++++ DATA LISTING

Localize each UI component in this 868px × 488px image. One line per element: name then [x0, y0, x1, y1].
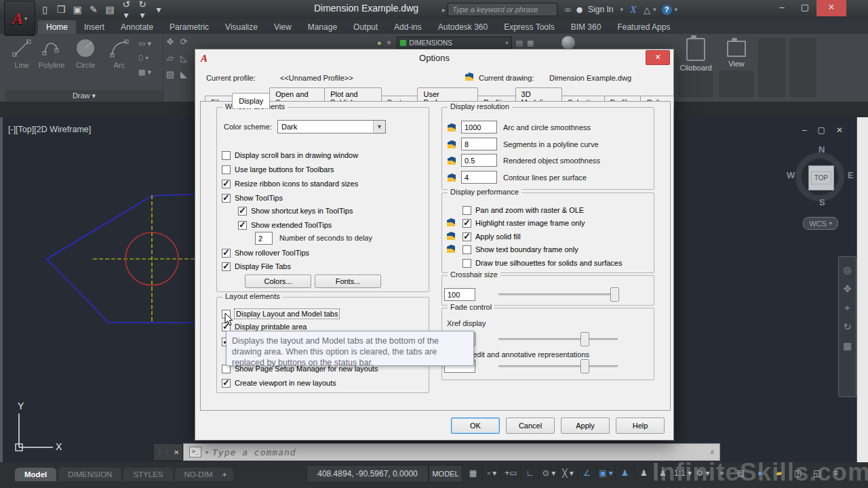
rendered-smoothness-input[interactable]: 0.5	[461, 154, 497, 167]
command-input-bar[interactable]: >_ ▾ Type a command ˄	[183, 443, 720, 461]
command-input-placeholder[interactable]: Type a command	[212, 447, 296, 458]
layer-dropdown[interactable]: DIMENSIONS ▾	[397, 37, 512, 49]
chevron-down-icon[interactable]: ▾	[620, 6, 623, 13]
checkbox[interactable]	[222, 180, 231, 188]
share-icon[interactable]: △	[644, 5, 650, 15]
showmotion-icon[interactable]: ▦	[843, 341, 852, 350]
checkbox[interactable]	[238, 207, 247, 216]
drawing-close-button[interactable]: ✕	[836, 125, 843, 135]
viewport-controls-label[interactable]: [-][Top][2D Wireframe]	[8, 125, 91, 134]
3d-object-snap-icon[interactable]: ▣ ▾	[597, 465, 616, 481]
chevron-down-icon[interactable]: ▾	[653, 6, 656, 13]
close-button[interactable]: ✕	[816, 0, 846, 16]
orbit-icon[interactable]: ↻	[844, 322, 852, 331]
ribbon-tab[interactable]: Visualize	[217, 20, 266, 34]
draw-panel-label[interactable]: Draw ▾	[5, 90, 163, 102]
checkbox[interactable]	[462, 245, 471, 254]
colors-button[interactable]: Colors...	[245, 274, 311, 288]
dialog-title-bar[interactable]: A Options ✕	[195, 49, 673, 67]
open-file-icon[interactable]: ❒	[54, 4, 68, 15]
ribbon-tab[interactable]: BIM 360	[563, 20, 610, 34]
cancel-button[interactable]: Cancel	[506, 418, 555, 434]
checkbox[interactable]	[222, 262, 231, 271]
checkbox[interactable]	[222, 249, 231, 258]
ribbon-tab[interactable]: Annotate	[113, 20, 161, 34]
checkbox[interactable]	[462, 206, 471, 215]
wcs-dropdown[interactable]: WCS ▾	[803, 217, 838, 230]
modify-tool-icon[interactable]: ◣	[177, 69, 191, 85]
apply-button[interactable]: Apply	[561, 418, 610, 434]
save-as-icon[interactable]: ✎	[87, 4, 100, 15]
layer-state-icon[interactable]: ▦	[527, 39, 534, 47]
color-scheme-dropdown[interactable]: Dark ▼	[277, 120, 386, 134]
polyline-tool[interactable]: Polyline	[37, 38, 66, 69]
viewcube-top-face[interactable]: TOP	[808, 165, 834, 190]
annotation-autoscale-icon[interactable]: ♟	[635, 465, 654, 481]
arc-tool[interactable]: Arc	[104, 38, 134, 69]
polar-tracking-icon[interactable]: ⊙ ▾	[540, 465, 559, 481]
redo-icon[interactable]: ↻ ▾	[136, 0, 149, 20]
dialog-tab[interactable]: Display	[232, 93, 270, 108]
maximize-button[interactable]: ▢	[793, 0, 816, 16]
ortho-icon[interactable]: ∟	[521, 465, 540, 481]
checkbox[interactable]	[238, 221, 247, 230]
grid-icon[interactable]: ▦	[464, 465, 483, 481]
fonts-button[interactable]: Fonts...	[315, 274, 381, 288]
seconds-delay-input[interactable]: 2	[255, 232, 273, 245]
inplace-fade-slider[interactable]	[498, 365, 618, 367]
ribbon-tab[interactable]: Output	[345, 20, 386, 34]
viewcube-east[interactable]: E	[848, 170, 854, 180]
ribbon-tab[interactable]: Parametric	[161, 20, 217, 34]
snap-mode-icon[interactable]: ▫ ▾	[483, 465, 502, 481]
layout-tab[interactable]: Model	[15, 468, 56, 481]
checkbox[interactable]	[222, 379, 231, 388]
layer-tools-icon[interactable]: ▤	[516, 39, 523, 47]
draw-extra-icon[interactable]: ⬯ ▾	[138, 54, 161, 62]
modify-tool-icon[interactable]: ⟳	[177, 37, 191, 53]
draw-extra-icon[interactable]: ▭ ▾	[138, 39, 161, 48]
arc-smoothness-input[interactable]: 1000	[461, 121, 497, 134]
crosshair-slider-thumb[interactable]	[610, 287, 619, 302]
materials-sphere-icon[interactable]	[561, 36, 575, 49]
new-file-icon[interactable]: ▯	[38, 4, 52, 15]
navigation-bar[interactable]: ◎✥⌖↻▦	[838, 256, 856, 397]
crosshair-size-input[interactable]: 100	[444, 288, 475, 301]
ribbon-tab[interactable]: Autodesk 360	[430, 20, 496, 34]
ribbon-big-button[interactable]	[789, 38, 816, 98]
undo-icon[interactable]: ↺ ▾	[119, 0, 133, 20]
ribbon-tab[interactable]: Manage	[300, 20, 345, 34]
minimize-button[interactable]: –	[770, 0, 793, 16]
ribbon-tab[interactable]: View	[266, 20, 300, 34]
navigation-wheel-icon[interactable]: ◎	[843, 265, 851, 274]
layout-tab[interactable]: STYLES	[123, 468, 172, 481]
qat-customize-icon[interactable]: ▾	[152, 4, 165, 15]
modify-tool-icon[interactable]: ▤	[163, 69, 177, 85]
modify-tool-icon[interactable]: ✥	[163, 37, 177, 53]
drawing-restore-button[interactable]: ▢	[818, 125, 825, 135]
ribbon-tab[interactable]: Express Tools	[496, 20, 562, 34]
ribbon-tab[interactable]: Add-ins	[386, 20, 430, 34]
xref-fade-slider[interactable]	[498, 338, 618, 340]
command-history-toggle[interactable]: ˄	[710, 449, 714, 456]
zoom-icon[interactable]: ⌖	[845, 303, 850, 312]
help-icon[interactable]: ?	[662, 5, 672, 15]
ribbon-tab[interactable]: Home	[38, 20, 76, 34]
application-menu-button[interactable]: A ▾	[4, 1, 35, 36]
draw-extra-icon[interactable]: ▩ ▾	[138, 68, 161, 77]
chevron-down-icon[interactable]: ▾	[675, 6, 678, 13]
sun-icon[interactable]: ☀	[386, 39, 393, 47]
help-button[interactable]: Help	[616, 418, 665, 434]
contour-lines-input[interactable]: 4	[461, 171, 497, 184]
checkbox[interactable]	[462, 232, 471, 241]
checkbox[interactable]	[462, 219, 471, 228]
inplace-slider-thumb[interactable]	[580, 359, 589, 373]
plot-icon[interactable]: ▤	[103, 4, 117, 15]
drawing-minimize-button[interactable]: –	[802, 125, 807, 135]
search-expand-icon[interactable]: ▸	[442, 6, 446, 14]
model-space-toggle[interactable]: MODEL	[429, 465, 462, 483]
viewcube-west[interactable]: W	[787, 170, 795, 180]
exchange-apps-icon[interactable]: X	[630, 4, 637, 16]
command-line-grip[interactable]: ⋮⋮ ✕ ⚙	[153, 443, 183, 461]
ribbon-big-button[interactable]	[758, 38, 785, 98]
checkbox[interactable]	[222, 151, 231, 160]
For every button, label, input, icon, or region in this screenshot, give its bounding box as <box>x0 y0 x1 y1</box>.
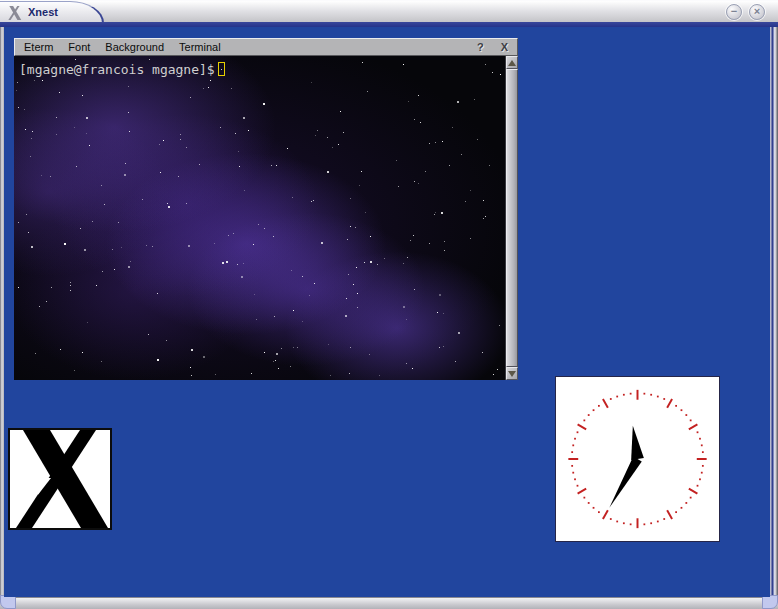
arrow-down-icon <box>508 371 516 377</box>
terminal-cursor <box>218 62 225 76</box>
window-controls: − × <box>726 4 765 20</box>
terminal-prompt-line: [mgagne@francois mgagne]$ <box>19 62 225 77</box>
eterm-close-button[interactable]: X <box>501 41 508 53</box>
window-frame-corner-right[interactable] <box>762 595 778 609</box>
menu-item-terminal[interactable]: Terminal <box>179 41 221 53</box>
arrow-up-icon <box>508 60 516 66</box>
xlogo-window <box>8 428 112 530</box>
eterm-help-button[interactable]: ? <box>477 41 484 53</box>
eterm-menubar: Eterm Font Background Terminal ? X <box>14 38 518 56</box>
menubar-right-buttons: ? X <box>477 41 508 53</box>
terminal-prompt-text: [mgagne@francois mgagne]$ <box>19 62 215 77</box>
scrollbar-thumb[interactable] <box>506 69 518 367</box>
window-title-tab[interactable]: Xnest <box>0 1 104 23</box>
scroll-up-button[interactable] <box>506 56 518 69</box>
starfield <box>14 56 518 380</box>
x-logo-graphic <box>10 430 110 528</box>
desktop-background: Eterm Font Background Terminal ? X [mgag… <box>4 27 770 597</box>
terminal-screen[interactable]: [mgagne@francois mgagne]$ <box>14 56 518 380</box>
minimize-button[interactable]: − <box>726 4 742 20</box>
xclock-window <box>555 376 720 542</box>
x-window-system-icon <box>7 6 22 20</box>
menu-item-font[interactable]: Font <box>68 41 90 53</box>
clock-face <box>556 377 719 541</box>
window-title: Xnest <box>28 6 58 19</box>
window-frame-corner-left[interactable] <box>0 595 16 609</box>
eterm-scrollbar[interactable] <box>505 56 518 380</box>
xnest-window: Xnest − × Eterm Font Background Terminal… <box>0 0 778 609</box>
window-frame-right[interactable] <box>770 27 778 597</box>
close-button[interactable]: × <box>749 4 765 20</box>
scroll-down-button[interactable] <box>506 367 518 380</box>
eterm-terminal-window: Eterm Font Background Terminal ? X [mgag… <box>14 38 518 380</box>
window-frame-bottom[interactable] <box>0 597 778 609</box>
window-titlebar[interactable]: Xnest − × <box>0 0 778 22</box>
menu-item-eterm[interactable]: Eterm <box>24 41 53 53</box>
menu-item-background[interactable]: Background <box>105 41 164 53</box>
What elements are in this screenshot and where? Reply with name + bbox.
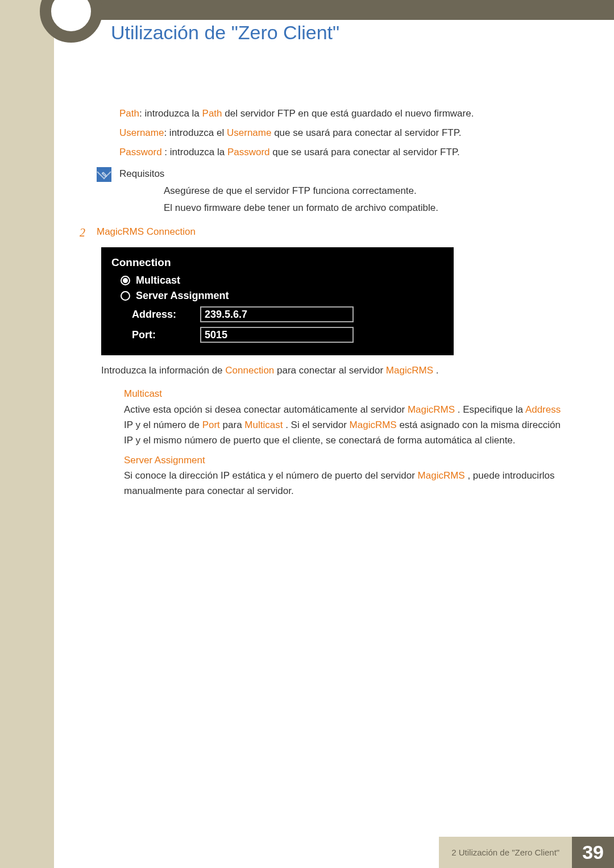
subsection-multicast: Multicast Active esta opción si desea co… bbox=[101, 386, 566, 448]
bullet-password: Password : introduzca la Password que se… bbox=[97, 147, 566, 158]
page-footer: 2 Utilización de "Zero Client" 39 bbox=[439, 837, 614, 868]
bullet-marker-icon bbox=[101, 452, 124, 499]
radio-selected-icon bbox=[121, 276, 130, 285]
footer-text: 2 Utilización de "Zero Client" bbox=[439, 837, 572, 868]
port-input[interactable]: 5015 bbox=[200, 327, 354, 343]
server-assignment-paragraph: Si conoce la dirección IP estática y el … bbox=[124, 468, 566, 499]
chapter-title: Utilización de "Zero Client" bbox=[111, 22, 339, 44]
connection-panel: Connection Multicast Server Assignment A… bbox=[101, 247, 454, 355]
term-path: Path bbox=[119, 108, 139, 119]
bullet-marker-icon bbox=[141, 202, 164, 214]
page-content: Path: introduzca la Path del servidor FT… bbox=[97, 108, 566, 501]
bullet-marker-icon bbox=[97, 147, 119, 148]
term-username: Username bbox=[119, 127, 164, 138]
multicast-title: Multicast bbox=[124, 386, 566, 401]
bullet-marker-icon bbox=[97, 127, 119, 129]
radio-multicast-label: Multicast bbox=[136, 275, 180, 286]
note-requirements: ✎ Requisitos Asegúrese de que el servido… bbox=[97, 168, 566, 214]
connection-paragraph: Introduzca la información de Connection … bbox=[101, 363, 566, 378]
note-item-2: El nuevo firmware debe tener un formato … bbox=[164, 202, 438, 214]
text: : introduzca el bbox=[164, 127, 227, 138]
hl-magicrms: MagicRMS bbox=[386, 365, 433, 376]
term-username-2: Username bbox=[227, 127, 271, 138]
radio-server-assignment-label: Server Assignment bbox=[136, 290, 229, 302]
term-password: Password bbox=[119, 147, 162, 157]
hl-connection: Connection bbox=[225, 365, 274, 376]
text: : introduzca la bbox=[162, 147, 227, 157]
bullet-marker-icon bbox=[101, 386, 124, 448]
note-title: Requisitos bbox=[119, 168, 566, 180]
port-label: Port: bbox=[132, 329, 200, 341]
radio-server-assignment[interactable]: Server Assignment bbox=[121, 290, 443, 302]
text: del servidor FTP en que está guardado el… bbox=[222, 108, 474, 119]
header-bar bbox=[54, 0, 614, 20]
address-input[interactable]: 239.5.6.7 bbox=[200, 306, 354, 322]
bullet-path: Path: introduzca la Path del servidor FT… bbox=[97, 108, 566, 119]
section-2-header: 2 MagicRMS Connection bbox=[97, 226, 566, 239]
term-password-2: Password bbox=[227, 147, 270, 157]
subsection-server-assignment: Server Assignment Si conoce la dirección… bbox=[101, 452, 566, 499]
bullet-username: Username: introduzca el Username que se … bbox=[97, 127, 566, 139]
term-path-2: Path bbox=[202, 108, 222, 119]
section-number: 2 bbox=[80, 226, 97, 239]
footer-page-number: 39 bbox=[572, 837, 614, 868]
field-address: Address: 239.5.6.7 bbox=[132, 306, 443, 322]
panel-title: Connection bbox=[111, 256, 443, 269]
left-margin-stripe bbox=[0, 0, 54, 868]
server-assignment-title: Server Assignment bbox=[124, 452, 566, 468]
bullet-marker-icon bbox=[97, 108, 119, 110]
bullet-marker-icon bbox=[141, 185, 164, 197]
address-label: Address: bbox=[132, 309, 200, 321]
radio-unselected-icon bbox=[121, 291, 130, 301]
radio-multicast[interactable]: Multicast bbox=[121, 275, 443, 286]
text: que se usará para conectar al servidor F… bbox=[271, 127, 461, 138]
field-port: Port: 5015 bbox=[132, 327, 443, 343]
text: que se usará para conectar al servidor F… bbox=[270, 147, 460, 157]
multicast-paragraph: Active esta opción si desea conectar aut… bbox=[124, 402, 566, 448]
note-item-1: Asegúrese de que el servidor FTP funcion… bbox=[164, 185, 417, 197]
section-title: MagicRMS Connection bbox=[97, 226, 196, 239]
text: : introduzca la bbox=[139, 108, 202, 119]
note-icon: ✎ bbox=[97, 167, 111, 182]
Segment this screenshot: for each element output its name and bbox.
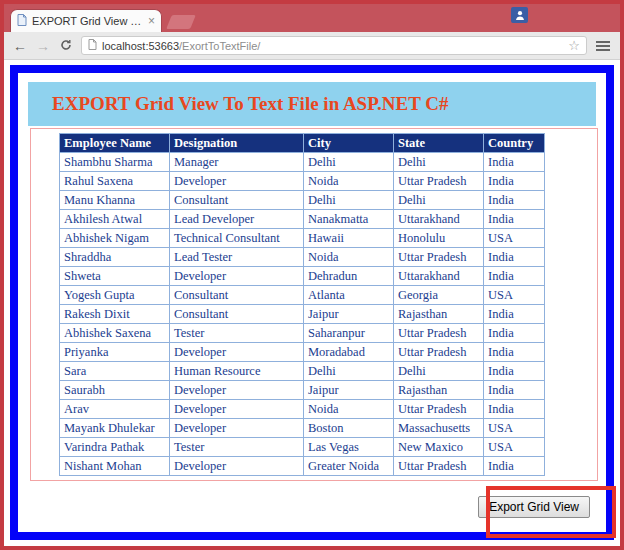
- table-row: Akhilesh AtwalLead DeveloperNanakmattaUt…: [60, 210, 545, 229]
- table-row: SaurabhDeveloperJaipurRajasthanIndia: [60, 381, 545, 400]
- table-row: Rahul SaxenaDeveloperNoidaUttar PradeshI…: [60, 172, 545, 191]
- table-row: Varindra PathakTesterLas VegasNew Maxico…: [60, 438, 545, 457]
- profile-button[interactable]: [511, 7, 528, 23]
- table-cell: Manager: [170, 153, 304, 172]
- table-cell: Rajasthan: [394, 381, 484, 400]
- table-cell: Hawaii: [304, 229, 394, 248]
- browser-window: EXPORT Grid View To a Te × ← → localhost…: [0, 0, 624, 550]
- table-cell: Boston: [304, 419, 394, 438]
- page-heading-band: EXPORT Grid View To Text File in ASP.NET…: [28, 82, 596, 126]
- table-cell: Honolulu: [394, 229, 484, 248]
- table-cell: India: [484, 191, 545, 210]
- back-icon[interactable]: ←: [12, 39, 28, 53]
- table-cell: Atlanta: [304, 286, 394, 305]
- table-row: PriyankaDeveloperMoradabadUttar PradeshI…: [60, 343, 545, 362]
- table-cell: USA: [484, 438, 545, 457]
- table-cell: Consultant: [170, 191, 304, 210]
- table-cell: India: [484, 381, 545, 400]
- table-cell: Technical Consultant: [170, 229, 304, 248]
- forward-icon[interactable]: →: [35, 39, 51, 53]
- table-cell: Uttar Pradesh: [394, 457, 484, 476]
- table-cell: Uttar Pradesh: [394, 248, 484, 267]
- table-row: Yogesh GuptaConsultantAtlantaGeorgiaUSA: [60, 286, 545, 305]
- grid-column-header: Country: [484, 134, 545, 153]
- grid-column-header: Designation: [170, 134, 304, 153]
- table-cell: Delhi: [304, 191, 394, 210]
- table-cell: Human Resource: [170, 362, 304, 381]
- table-cell: Lead Developer: [170, 210, 304, 229]
- export-grid-view-button[interactable]: Export Grid View: [478, 496, 590, 518]
- table-row: AravDeveloperNoidaUttar PradeshIndia: [60, 400, 545, 419]
- table-cell: Jaipur: [304, 381, 394, 400]
- table-cell: Delhi: [394, 191, 484, 210]
- table-cell: Shweta: [60, 267, 170, 286]
- tab-close-icon[interactable]: ×: [148, 15, 155, 27]
- table-cell: Developer: [170, 343, 304, 362]
- table-cell: Tester: [170, 438, 304, 457]
- page-viewport: EXPORT Grid View To Text File in ASP.NET…: [4, 60, 620, 546]
- page-favicon-icon: [17, 14, 27, 28]
- table-cell: Shraddha: [60, 248, 170, 267]
- table-cell: India: [484, 267, 545, 286]
- url-text: localhost:53663/ExortToTextFile/: [102, 40, 260, 52]
- menu-icon[interactable]: [594, 38, 612, 54]
- page-icon: [88, 39, 97, 52]
- table-cell: Arav: [60, 400, 170, 419]
- table-row: Mayank DhulekarDeveloperBostonMassachuse…: [60, 419, 545, 438]
- table-cell: India: [484, 210, 545, 229]
- table-cell: Jaipur: [304, 305, 394, 324]
- table-cell: India: [484, 400, 545, 419]
- table-cell: Uttar Pradesh: [394, 324, 484, 343]
- new-tab-button[interactable]: [166, 15, 196, 29]
- table-cell: Developer: [170, 457, 304, 476]
- address-bar[interactable]: localhost:53663/ExortToTextFile/ ☆: [81, 36, 587, 55]
- table-cell: Mayank Dhulekar: [60, 419, 170, 438]
- table-cell: Abhishek Saxena: [60, 324, 170, 343]
- grid-column-header: Employee Name: [60, 134, 170, 153]
- table-cell: Noida: [304, 400, 394, 419]
- table-cell: Uttarakhand: [394, 267, 484, 286]
- table-row: ShraddhaLead TesterNoidaUttar PradeshInd…: [60, 248, 545, 267]
- table-cell: Delhi: [304, 362, 394, 381]
- table-cell: Delhi: [304, 153, 394, 172]
- grid-body: Shambhu SharmaManagerDelhiDelhiIndiaRahu…: [60, 153, 545, 476]
- table-cell: Uttar Pradesh: [394, 400, 484, 419]
- table-cell: Rahul Saxena: [60, 172, 170, 191]
- bookmark-star-icon[interactable]: ☆: [568, 39, 580, 52]
- employee-gridview: Employee NameDesignationCityStateCountry…: [59, 133, 545, 476]
- table-cell: Greater Noida: [304, 457, 394, 476]
- table-cell: India: [484, 343, 545, 362]
- table-row: Abhishek SaxenaTesterSaharanpurUttar Pra…: [60, 324, 545, 343]
- table-cell: Abhishek Nigam: [60, 229, 170, 248]
- table-row: Abhishek NigamTechnical ConsultantHawaii…: [60, 229, 545, 248]
- browser-tab[interactable]: EXPORT Grid View To a Te ×: [10, 9, 162, 32]
- table-cell: Dehradun: [304, 267, 394, 286]
- table-row: Manu KhannaConsultantDelhiDelhiIndia: [60, 191, 545, 210]
- table-cell: Consultant: [170, 305, 304, 324]
- table-cell: Developer: [170, 172, 304, 191]
- table-cell: Yogesh Gupta: [60, 286, 170, 305]
- grid-header-row: Employee NameDesignationCityStateCountry: [60, 134, 545, 153]
- table-cell: Nishant Mohan: [60, 457, 170, 476]
- table-cell: Saharanpur: [304, 324, 394, 343]
- table-cell: Rajasthan: [394, 305, 484, 324]
- reload-icon[interactable]: [58, 39, 74, 53]
- table-cell: India: [484, 362, 545, 381]
- table-cell: India: [484, 172, 545, 191]
- table-cell: Developer: [170, 381, 304, 400]
- table-cell: USA: [484, 229, 545, 248]
- table-cell: USA: [484, 286, 545, 305]
- page-title: EXPORT Grid View To Text File in ASP.NET…: [52, 93, 449, 115]
- table-row: Shambhu SharmaManagerDelhiDelhiIndia: [60, 153, 545, 172]
- table-row: ShwetaDeveloperDehradunUttarakhandIndia: [60, 267, 545, 286]
- table-cell: Developer: [170, 400, 304, 419]
- table-cell: Priyanka: [60, 343, 170, 362]
- browser-titlebar: EXPORT Grid View To a Te ×: [4, 4, 620, 32]
- table-cell: Massachusetts: [394, 419, 484, 438]
- table-cell: India: [484, 248, 545, 267]
- url-path: /ExortToTextFile/: [179, 40, 260, 52]
- url-host: localhost:53663: [102, 40, 179, 52]
- table-cell: Delhi: [394, 153, 484, 172]
- table-cell: Tester: [170, 324, 304, 343]
- table-cell: New Maxico: [394, 438, 484, 457]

++++++++

#### EXERCISE DESCRIPTION
Go through the records above and, whenever a line includes the word "item", copy it.

#### RESPONSE AREA
menu-item-terminal[interactable]: Terminal <box>179 41 221 53</box>
menu-item-font[interactable]: Font <box>68 41 90 53</box>
menu-item-eterm[interactable]: Eterm <box>24 41 53 53</box>
menu-item-background[interactable]: Background <box>105 41 164 53</box>
note-item-2: El nuevo firmware debe tener un formato … bbox=[164, 202, 438, 214]
note-item-1: Asegúrese de que el servidor FTP funcion… bbox=[164, 185, 417, 197]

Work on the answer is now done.